さて年初なので今年の抱負でも看板にしてみよう。抱負なんて来月にはもう忘れてそうなものだが、看板にすることで深く心に刻まれる効果が期待できる。
今年の抱負は「快楽」
今年の抱負は「快楽」
去年も楽しい一年だったが、今年はもっと快楽を味わいたい。1日何時間寝るのがベスト快楽だとか、利己心と利他心の快楽的バランスだとか、とにかく快楽を中心にして生きていくにはどうしたらいいかばっかり考えて過ごすのが今年の目標だ。不断の快楽的努力をしたい。
いったん書いた文字を看板にした。
いったん書いた文字を看板にした。
いまいち抱負っぽさがない。
いまいち抱負っぽさがない。
部屋に飾ってみた。手書きの文字が下手だからだろうか、すでにこの抱負でよかったのかなという気分になってくる。夜中に考えたのもよくなかったかもしれない。2017年はまだ360日以上残っているというのに。
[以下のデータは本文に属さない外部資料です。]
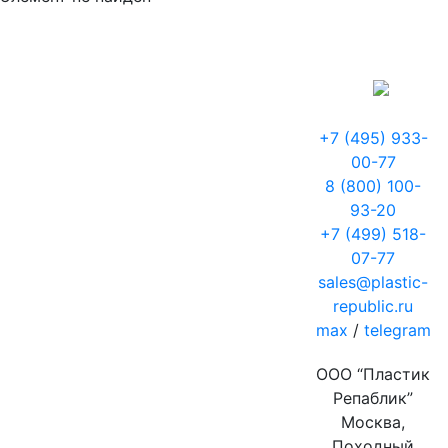
+7 (495) 933-
00-77
8 (800) 100-
93-20
+7 (499) 518-
07-77
sales@plastic-
republic.ru
max
/
telegram
ООО “Пластик
Репаблик”
Москва,
Походный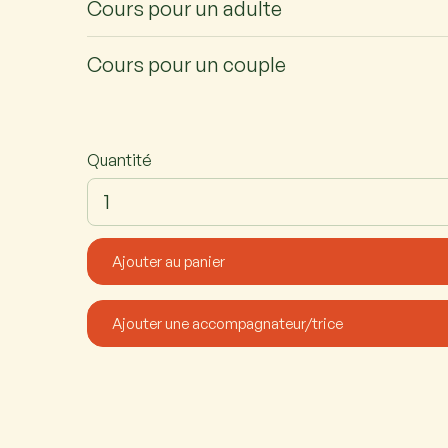
Cours pour un adulte
Cours pour un couple
Quantité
例によって、いろいろなところに貼ったり光らせたりしてみよう。なんとかなるかもしれない。
快楽公園
快楽公園
快楽電話
快楽電話
快楽の滑り台
快楽の滑り台
今年も頑張ります
今年も頑張ります
ますます抱負らしくない。深夜1時、ややホラーみのある満足感だけがそこにあった。

光らせよう

そこまで難しくないのに「できあがった!」という達成感がある。手軽に自己信頼を鼓舞させるアクティビティである。

さらに光らせると満足度が格段にアップした。人間には光らせる快楽というものがあるのかもしれない。今年はいろいろなものを光らせていきたい。抱負なので。